Magnetic Resonance Imaging with Diffusion Tractography in Assessment of Cerebral Lesions Affecting the Optic Radiations

Background: The combination of Functional magnetic resonance imaging with Diffusion Tensor Imaging has proven scientific and clinical relevance. By measuring the directed provides complementary information on white matter architecture, i.e., on the course and integrity of functionally important white matter tracts. In the diffusion of protons along myelinated fibers, Diffusion Tensor neuroimaging research is mainly applied to study the human brain's structural connectivity, whereas diffusion tensor tractography is often also employed for clinical applications. Diffusion Tensor Imaging measurements can be obtained together with Functional magnetic resonance imaging in the same scanning session, which gives an even more complete picture of each patient's brain. This study aimed to assess cerebral lesions affecting optic radiations by magnetic resonance imaging with diffusion tensor imaging tractography.

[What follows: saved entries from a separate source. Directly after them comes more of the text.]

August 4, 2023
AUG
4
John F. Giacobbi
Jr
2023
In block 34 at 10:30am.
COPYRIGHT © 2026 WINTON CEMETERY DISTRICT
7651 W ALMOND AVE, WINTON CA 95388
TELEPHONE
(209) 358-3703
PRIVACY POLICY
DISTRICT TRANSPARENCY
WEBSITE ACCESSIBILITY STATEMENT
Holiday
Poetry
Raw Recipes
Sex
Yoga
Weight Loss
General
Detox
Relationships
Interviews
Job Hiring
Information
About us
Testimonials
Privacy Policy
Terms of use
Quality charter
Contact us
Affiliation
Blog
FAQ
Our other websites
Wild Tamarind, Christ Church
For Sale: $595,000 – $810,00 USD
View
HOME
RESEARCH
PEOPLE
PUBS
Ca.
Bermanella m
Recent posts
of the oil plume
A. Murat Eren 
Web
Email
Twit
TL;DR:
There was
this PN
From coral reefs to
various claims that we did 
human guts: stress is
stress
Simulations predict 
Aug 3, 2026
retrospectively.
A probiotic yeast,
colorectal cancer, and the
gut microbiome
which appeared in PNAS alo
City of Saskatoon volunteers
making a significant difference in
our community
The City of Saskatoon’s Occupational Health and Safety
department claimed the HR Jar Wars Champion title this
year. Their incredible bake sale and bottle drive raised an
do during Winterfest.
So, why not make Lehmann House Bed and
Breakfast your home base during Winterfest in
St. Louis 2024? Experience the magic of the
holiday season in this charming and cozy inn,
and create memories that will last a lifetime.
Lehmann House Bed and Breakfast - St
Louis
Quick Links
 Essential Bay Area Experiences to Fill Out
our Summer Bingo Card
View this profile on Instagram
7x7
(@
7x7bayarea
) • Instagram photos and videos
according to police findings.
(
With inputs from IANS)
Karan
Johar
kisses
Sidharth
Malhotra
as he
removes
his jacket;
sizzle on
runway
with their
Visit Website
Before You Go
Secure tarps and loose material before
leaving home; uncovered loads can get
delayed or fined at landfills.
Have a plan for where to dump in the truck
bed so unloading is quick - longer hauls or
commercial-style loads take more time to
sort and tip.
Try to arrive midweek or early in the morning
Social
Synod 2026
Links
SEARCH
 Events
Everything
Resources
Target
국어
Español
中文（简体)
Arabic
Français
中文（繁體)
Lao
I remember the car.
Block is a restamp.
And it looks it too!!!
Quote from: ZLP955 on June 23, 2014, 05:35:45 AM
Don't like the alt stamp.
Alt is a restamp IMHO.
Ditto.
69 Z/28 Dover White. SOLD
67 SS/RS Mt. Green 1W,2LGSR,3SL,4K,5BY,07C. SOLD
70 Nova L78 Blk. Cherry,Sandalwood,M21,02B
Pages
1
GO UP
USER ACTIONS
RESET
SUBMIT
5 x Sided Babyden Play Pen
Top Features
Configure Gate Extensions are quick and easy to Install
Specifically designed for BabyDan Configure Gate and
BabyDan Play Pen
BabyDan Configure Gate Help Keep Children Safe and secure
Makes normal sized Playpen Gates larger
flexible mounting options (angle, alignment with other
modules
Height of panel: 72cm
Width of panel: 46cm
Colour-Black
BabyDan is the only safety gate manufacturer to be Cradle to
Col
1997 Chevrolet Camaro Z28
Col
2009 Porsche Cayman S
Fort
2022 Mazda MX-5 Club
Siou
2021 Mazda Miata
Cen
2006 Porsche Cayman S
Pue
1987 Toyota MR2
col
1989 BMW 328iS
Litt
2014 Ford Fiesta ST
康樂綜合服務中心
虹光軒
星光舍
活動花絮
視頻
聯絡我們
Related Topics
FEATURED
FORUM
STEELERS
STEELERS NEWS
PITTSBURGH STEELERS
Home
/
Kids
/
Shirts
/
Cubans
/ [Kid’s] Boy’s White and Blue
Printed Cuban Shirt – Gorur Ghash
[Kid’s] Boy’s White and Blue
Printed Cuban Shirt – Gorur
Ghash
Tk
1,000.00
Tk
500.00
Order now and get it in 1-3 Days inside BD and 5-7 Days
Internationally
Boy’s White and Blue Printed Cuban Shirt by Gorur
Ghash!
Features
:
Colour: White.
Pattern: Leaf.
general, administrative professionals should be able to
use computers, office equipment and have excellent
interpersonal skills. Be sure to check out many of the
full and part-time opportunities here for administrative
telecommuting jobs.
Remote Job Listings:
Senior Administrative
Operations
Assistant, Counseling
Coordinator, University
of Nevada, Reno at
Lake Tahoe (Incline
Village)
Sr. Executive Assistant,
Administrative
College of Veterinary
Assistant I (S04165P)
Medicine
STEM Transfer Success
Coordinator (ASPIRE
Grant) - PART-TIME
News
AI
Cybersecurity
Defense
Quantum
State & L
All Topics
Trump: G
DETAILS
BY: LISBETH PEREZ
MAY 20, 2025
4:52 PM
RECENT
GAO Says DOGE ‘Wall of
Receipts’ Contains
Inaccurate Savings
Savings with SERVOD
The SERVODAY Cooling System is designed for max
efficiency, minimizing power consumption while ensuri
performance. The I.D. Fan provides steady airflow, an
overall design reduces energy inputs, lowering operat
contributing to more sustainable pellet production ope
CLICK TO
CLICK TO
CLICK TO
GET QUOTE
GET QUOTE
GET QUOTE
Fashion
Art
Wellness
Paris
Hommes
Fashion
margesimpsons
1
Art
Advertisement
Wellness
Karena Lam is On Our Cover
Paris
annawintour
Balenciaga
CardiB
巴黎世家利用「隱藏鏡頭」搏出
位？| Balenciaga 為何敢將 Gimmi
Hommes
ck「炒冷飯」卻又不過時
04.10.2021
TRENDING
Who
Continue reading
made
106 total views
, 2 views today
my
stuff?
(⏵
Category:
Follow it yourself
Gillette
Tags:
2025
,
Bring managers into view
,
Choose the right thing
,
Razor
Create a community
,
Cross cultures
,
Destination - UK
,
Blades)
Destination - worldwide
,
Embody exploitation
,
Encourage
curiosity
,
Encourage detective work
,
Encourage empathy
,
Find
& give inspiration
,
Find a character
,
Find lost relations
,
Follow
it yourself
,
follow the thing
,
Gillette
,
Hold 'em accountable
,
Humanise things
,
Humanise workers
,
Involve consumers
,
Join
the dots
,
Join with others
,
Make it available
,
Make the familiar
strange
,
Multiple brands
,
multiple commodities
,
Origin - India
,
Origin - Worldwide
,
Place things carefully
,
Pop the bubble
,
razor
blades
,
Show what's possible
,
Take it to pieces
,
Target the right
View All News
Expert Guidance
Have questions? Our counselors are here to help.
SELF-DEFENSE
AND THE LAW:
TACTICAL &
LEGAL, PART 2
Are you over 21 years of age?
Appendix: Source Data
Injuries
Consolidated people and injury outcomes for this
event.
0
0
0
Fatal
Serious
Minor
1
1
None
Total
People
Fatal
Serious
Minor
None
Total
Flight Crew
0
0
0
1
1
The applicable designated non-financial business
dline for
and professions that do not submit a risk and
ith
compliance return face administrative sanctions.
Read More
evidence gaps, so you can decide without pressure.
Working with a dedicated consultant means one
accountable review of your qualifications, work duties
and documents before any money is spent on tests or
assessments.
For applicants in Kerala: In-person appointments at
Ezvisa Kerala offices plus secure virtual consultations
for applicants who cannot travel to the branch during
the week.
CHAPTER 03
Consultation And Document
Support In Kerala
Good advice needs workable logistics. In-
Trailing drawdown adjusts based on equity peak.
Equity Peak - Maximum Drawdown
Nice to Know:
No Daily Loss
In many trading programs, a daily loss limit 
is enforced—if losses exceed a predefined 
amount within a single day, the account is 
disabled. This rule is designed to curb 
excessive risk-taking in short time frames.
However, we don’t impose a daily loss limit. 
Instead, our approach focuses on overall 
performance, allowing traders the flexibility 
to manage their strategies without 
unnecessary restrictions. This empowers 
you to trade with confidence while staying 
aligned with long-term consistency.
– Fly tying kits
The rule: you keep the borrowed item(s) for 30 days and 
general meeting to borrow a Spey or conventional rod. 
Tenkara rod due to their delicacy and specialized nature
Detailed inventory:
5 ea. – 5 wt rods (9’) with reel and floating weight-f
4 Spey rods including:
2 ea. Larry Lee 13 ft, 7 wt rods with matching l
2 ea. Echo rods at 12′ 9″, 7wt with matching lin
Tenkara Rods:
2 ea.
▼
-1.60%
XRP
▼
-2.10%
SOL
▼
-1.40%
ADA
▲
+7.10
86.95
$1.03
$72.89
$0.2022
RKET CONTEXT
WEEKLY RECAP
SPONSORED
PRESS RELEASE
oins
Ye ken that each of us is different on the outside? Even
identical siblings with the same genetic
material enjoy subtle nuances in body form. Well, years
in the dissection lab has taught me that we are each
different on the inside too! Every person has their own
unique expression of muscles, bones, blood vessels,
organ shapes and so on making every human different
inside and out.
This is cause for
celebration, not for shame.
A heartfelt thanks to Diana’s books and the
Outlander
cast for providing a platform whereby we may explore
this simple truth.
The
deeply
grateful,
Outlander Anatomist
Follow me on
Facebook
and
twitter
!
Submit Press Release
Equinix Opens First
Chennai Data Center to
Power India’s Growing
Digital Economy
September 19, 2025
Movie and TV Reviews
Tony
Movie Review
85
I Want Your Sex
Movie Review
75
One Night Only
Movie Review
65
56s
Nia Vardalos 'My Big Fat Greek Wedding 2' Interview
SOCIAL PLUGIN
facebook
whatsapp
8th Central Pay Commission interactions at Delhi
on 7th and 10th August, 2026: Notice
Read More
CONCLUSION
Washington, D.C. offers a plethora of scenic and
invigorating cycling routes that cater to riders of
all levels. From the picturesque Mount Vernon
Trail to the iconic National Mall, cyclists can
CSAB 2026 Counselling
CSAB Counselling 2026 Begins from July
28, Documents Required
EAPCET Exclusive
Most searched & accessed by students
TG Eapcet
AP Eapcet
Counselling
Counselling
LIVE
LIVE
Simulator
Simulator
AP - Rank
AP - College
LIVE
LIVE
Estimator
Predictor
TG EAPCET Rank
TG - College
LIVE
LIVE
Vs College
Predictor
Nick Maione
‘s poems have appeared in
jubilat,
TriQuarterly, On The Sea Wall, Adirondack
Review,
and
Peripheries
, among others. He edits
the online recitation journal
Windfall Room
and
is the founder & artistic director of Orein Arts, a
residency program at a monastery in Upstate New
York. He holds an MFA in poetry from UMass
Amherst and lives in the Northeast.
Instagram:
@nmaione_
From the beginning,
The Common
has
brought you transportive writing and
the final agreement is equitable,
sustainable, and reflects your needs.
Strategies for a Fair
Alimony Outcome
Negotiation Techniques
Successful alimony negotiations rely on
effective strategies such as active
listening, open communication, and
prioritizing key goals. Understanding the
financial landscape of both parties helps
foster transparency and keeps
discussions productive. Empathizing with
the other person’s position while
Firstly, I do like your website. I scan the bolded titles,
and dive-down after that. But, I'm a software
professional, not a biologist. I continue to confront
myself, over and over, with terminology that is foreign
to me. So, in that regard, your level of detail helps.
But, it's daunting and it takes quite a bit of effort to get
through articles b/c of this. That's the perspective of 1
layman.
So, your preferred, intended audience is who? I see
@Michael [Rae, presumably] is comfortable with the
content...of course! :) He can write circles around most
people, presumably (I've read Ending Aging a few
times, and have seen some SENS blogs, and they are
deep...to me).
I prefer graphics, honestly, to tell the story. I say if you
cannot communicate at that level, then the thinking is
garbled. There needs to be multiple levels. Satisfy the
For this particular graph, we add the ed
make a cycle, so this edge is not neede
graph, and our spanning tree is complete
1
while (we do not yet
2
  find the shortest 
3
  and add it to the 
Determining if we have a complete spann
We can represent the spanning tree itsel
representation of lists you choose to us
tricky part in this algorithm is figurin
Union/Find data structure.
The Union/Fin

Methods: Our prospective study was conducted on 30 cases ages ranged from 17-83 years, 10 of them were normal and considered as the control group and 20 patients were presented with clinical neurological symptoms and signs associated with visual abnormalities.

Results: There is a significant difference between the Fractional anisotropy difference and difference ratio between the two groups with a p-value of 0.016 and 0.017 respectively. There was a strong significant positive correlation between Fractional anisotropy difference ratio (%) and tractography; r = 0.716 (95% confidence interval: 0.470 - 0.858) and p-value <0.001. We correlated the pathological types with different patterns of tractography. optic radiations fiber tracts were displaced in 83.3% of benign tumors and infiltrated in 16.3%. while in malignant tumors optic radiations fiber tracts were displaced in 75%, infiltrated in 12.5%, and disrupted in 25%. There is no "gold standard" for in vivo tractography. Diffusion Tensor Imaging is the only method that permits the calculation and visualization of fiber tracts trajectories in vivo.

Conclusions: Diffusion Tensor Imaging tractography is clinically feasible and provides useful information regarding the site of optic radiations and their affection by different brain lesions also, surgical strategy for lesions located in eloquent visual areas. Also, there was a strong significant positive correlation between Fractional anisotropy difference ratio (%) and tractography distribution. Also, probabilistic multifiber tractography applied to diffusion Magnetic resonance imaging data acquired at 3T may be better as it can cope with crossing and kissing fibers than deterministic models because it allows many more possible local pathway orientations for each Diffusion Tensor Imaging sample point.